Stored data entries
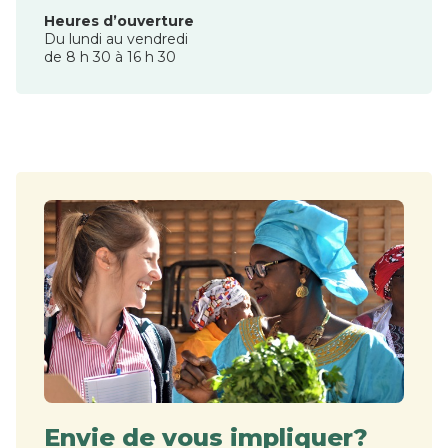
Heures d’ouverture
Du lundi au vendredi
de 8 h 30 à 16 h 30
Envie de vous impliquer?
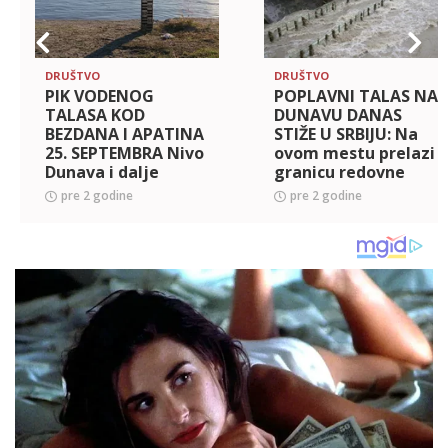
DRUŠTVO
DRUŠTVO
PIK VODENOG
POPLAVNI TALAS NA
TALASA KOD
DUNAVU DANAS
BEZDANA I APATINA
STIŽE U SRBIJU: Na
25. SEPTEMBRA Nivo
ovom mestu prelazi
Dunava i dalje
granicu redovne
raste, RHMZ
odbrane od poplava
pre 2 godine
pre 2 godine
upozorava gde je
- RHMZ izdao
situacija
najnovije
NAJKRITIČNIJA
upozorenje!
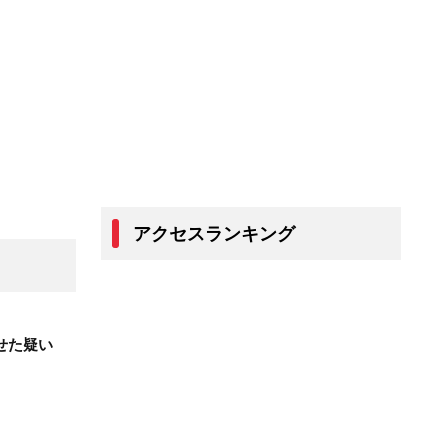
アクセスランキング
せた疑い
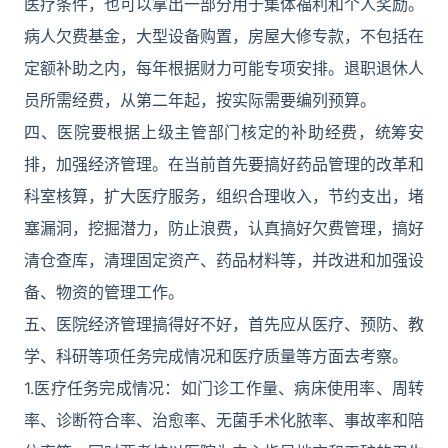
医疗条件，也可以拿出一部分用于集体福利和个人奖励。
病人欠费基金，大型设备购置，房屋大修专款，不包括在
定额补助之内，每年根据财力可能专项安排。退职退休人
员所需经费，从第二年起，按实际需要编列预算。
四、医院要根据上级主管部门核定的补助经费，统筹安
排，加强经济管理。在当前首先要搞好药品管理的改革和
科室核算，扩大医疗服务，组织合理收入，节约支出，堵
塞漏洞，挖掘潜力，防止浪费，认真搞好欠费管理，搞好
清仓查库，清理固定资产、药品材料等，并改进和加强设
备、物资的管理工作。
五、医院经济管理搞得好不好，首先应从医疗、预防、教
学、科研等项任务完成情况和医疗质量等方面去考察。
1.医疗任务完成情况：如门诊工作量、病床使用率、周转
率、诊断符合率、治愈率、无菌手术化脓率、事故率和陪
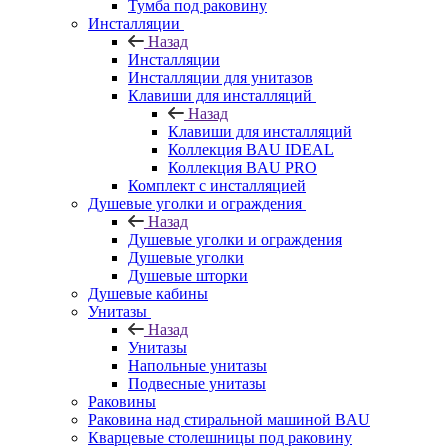
Тумба под раковину
Инсталляции
Назад
Инсталляции
Инсталляции для унитазов
Клавиши для инсталляций
Назад
Клавиши для инсталляций
Коллекция BAU IDEAL
Коллекция BAU PRO
Комплект с инсталляцией
Душевые уголки и ограждения
Назад
Душевые уголки и ограждения
Душевые уголки
Душевые шторки
Душевые кабины
Унитазы
Назад
Унитазы
Напольные унитазы
Подвесные унитазы
Раковины
Раковина над стиральной машиной BAU
Кварцевые столешницы под раковину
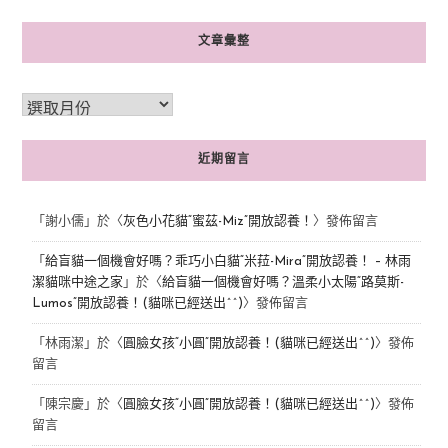
文章彙整
近期留言
「
謝小儒
」於〈
灰色小花貓“蜜茲-Miz”開放認養！
〉發佈留言
「
給盲貓一個機會好嗎？乖巧小白貓“米菈-Mira”開放認養！ – 林雨
潔貓咪中途之家
」於〈
給盲貓一個機會好嗎？溫柔小太陽“路莫斯-
Lumos”開放認養！(貓咪已經送出^^)
〉發佈留言
「
林雨潔
」於〈
圓臉女孩“小圓”開放認養！(貓咪已經送出^^)
〉發佈
留言
「
陳宗慶
」於〈
圓臉女孩“小圓”開放認養！(貓咪已經送出^^)
〉發佈
留言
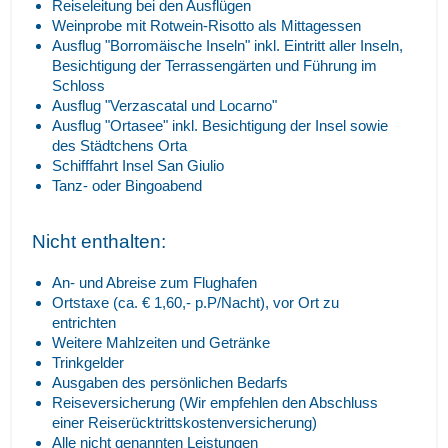
Reiseleitung bei den Ausflügen
Weinprobe mit Rotwein-Risotto als Mittagessen
Ausflug "Borromäische Inseln" inkl. Eintritt aller Inseln,
Besichtigung der Terrassengärten und Führung im
Schloss
Ausflug "Verzascatal und Locarno"
Ausflug "Ortasee" inkl. Besichtigung der Insel sowie
des Städtchens Orta
Schifffahrt Insel San Giulio
Tanz- oder Bingoabend
Nicht enthalten:
An- und Abreise zum Flughafen
Ortstaxe (ca. € 1,60,- p.P/Nacht), vor Ort zu
entrichten
Weitere Mahlzeiten und Getränke
Trinkgelder
Ausgaben des persönlichen Bedarfs
Reiseversicherung (Wir empfehlen den Abschluss
einer Reiserücktrittskostenversicherung)
Alle nicht genannten Leistungen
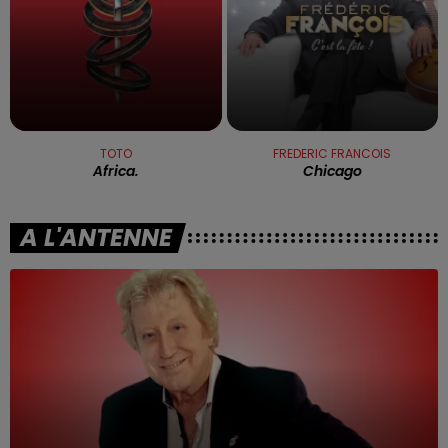
TOTO
FREDERIC FRANCOIS
Africa.
Chicago
A L'ANTENNE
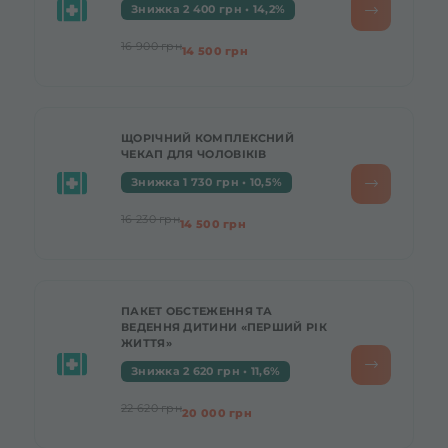
Знижка 2 400 грн • 14,2%
16 900 грн
14 500 грн
ЩОРІЧНИЙ КОМПЛЕКСНИЙ
ЧЕКАП ДЛЯ ЧОЛОВІКІВ
Знижка 1 730 грн • 10,5%
16 230 грн
14 500 грн
ПАКЕТ ОБСТЕЖЕННЯ ТА
ВЕДЕННЯ ДИТИНИ «ПЕРШИЙ РІК
ЖИТТЯ»
Знижка 2 620 грн • 11,6%
22 620 грн
20 000 грн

▶ [WHAT YOU HAVE TO DO] Pictures are to be left out; repeat all the remaining data exactly.

▶ [ANSWER TO THIS TASK]
Heures d’ouverture
Du lundi au vendredi
de 8 h 30 à 16 h 30
Envie de vous impliquer?
DRUŠTVO
DRUŠTVO
PIK VODENOG
POPLAVNI TALAS NA
TALASA KOD
DUNAVU DANAS
BEZDANA I APATINA
STIŽE U SRBIJU: Na
25. SEPTEMBRA Nivo
ovom mestu prelazi
Dunava i dalje
granicu redovne
raste, RHMZ
odbrane od poplava
pre 2 godine
pre 2 godine
upozorava gde je
- RHMZ izdao
situacija
najnovije
NAJKRITIČNIJA
upozorenje!
アクセスランキング
せた疑い
医疗条件，也可以拿出一部分用于集体福利和个人奖励。
病人欠费基金，大型设备购置，房屋大修专款，不包括在
定额补助之内，每年根据财力可能专项安排。退职退休人
员所需经费，从第二年起，按实际需要编列预算。
四、医院要根据上级主管部门核定的补助经费，统筹安
排，加强经济管理。在当前首先要搞好药品管理的改革和
科室核算，扩大医疗服务，组织合理收入，节约支出，堵
塞漏洞，挖掘潜力，防止浪费，认真搞好欠费管理，搞好
清仓查库，清理固定资产、药品材料等，并改进和加强设
备、物资的管理工作。
五、医院经济管理搞得好不好，首先应从医疗、预防、教
学、科研等项任务完成情况和医疗质量等方面去考察。
1.医疗任务完成情况：如门诊工作量、病床使用率、周转
率、诊断符合率、治愈率、无菌手术化脓率、事故率和陪
Тумба под раковину
Инсталляции
Назад
Инсталляции
Инсталляции для унитазов
Клавиши для инсталляций
Назад
Клавиши для инсталляций
Коллекция BAU IDEAL
Коллекция BAU PRO
Комплект с инсталляцией
Душевые уголки и ограждения
Назад
Душевые уголки и ограждения
Душевые уголки
Душевые шторки
Душевые кабины
Унитазы
Назад
Унитазы
Напольные унитазы
Подвесные унитазы
Раковины
Раковина над стиральной машиной BAU
Кварцевые столешницы под раковину
文章彙整
近期留言
「
謝小儒
」於〈
灰色小花貓“蜜茲-Miz”開放認養！
〉發佈留言
「
給盲貓一個機會好嗎？乖巧小白貓“米菈-Mira”開放認養！ – 林雨
潔貓咪中途之家
」於〈
給盲貓一個機會好嗎？溫柔小太陽“路莫斯-
Lumos”開放認養！(貓咪已經送出^^)
〉發佈留言
「
林雨潔
」於〈
圓臉女孩“小圓”開放認養！(貓咪已經送出^^)
〉發佈
留言
「
陳宗慶
」於〈
圓臉女孩“小圓”開放認養！(貓咪已經送出^^)
〉發佈
留言
Reiseleitung bei den Ausflügen
Weinprobe mit Rotwein-Risotto als Mittagessen
Ausflug "Borromäische Inseln" inkl. Eintritt aller Inseln,
Besichtigung der Terrassengärten und Führung im
Schloss
Ausflug "Verzascatal und Locarno"
Ausflug "Ortasee" inkl. Besichtigung der Insel sowie
des Städtchens Orta
Schifffahrt Insel San Giulio
Tanz- oder Bingoabend
Nicht enthalten:
An- und Abreise zum Flughafen
Ortstaxe (ca. € 1,60,- p.P/Nacht), vor Ort zu
entrichten
Weitere Mahlzeiten und Getränke
Trinkgelder
Ausgaben des persönlichen Bedarfs
Reiseversicherung (Wir empfehlen den Abschluss
einer Reiserücktrittskostenversicherung)
Alle nicht genannten Leistungen
TOTO
FREDERIC FRANCOIS
Africa.
Chicago
A L'ANTENNE
Знижка 2 400 грн • 14,2%
16 900 грн
14 500 грн
ЩОРІЧНИЙ КОМПЛЕКСНИЙ
ЧЕКАП ДЛЯ ЧОЛОВІКІВ
Знижка 1 730 грн • 10,5%
16 230 грн
14 500 грн
ПАКЕТ ОБСТЕЖЕННЯ ТА
ВЕДЕННЯ ДИТИНИ «ПЕРШИЙ РІК
ЖИТТЯ»
Знижка 2 620 грн • 11,6%
22 620 грн
20 000 грн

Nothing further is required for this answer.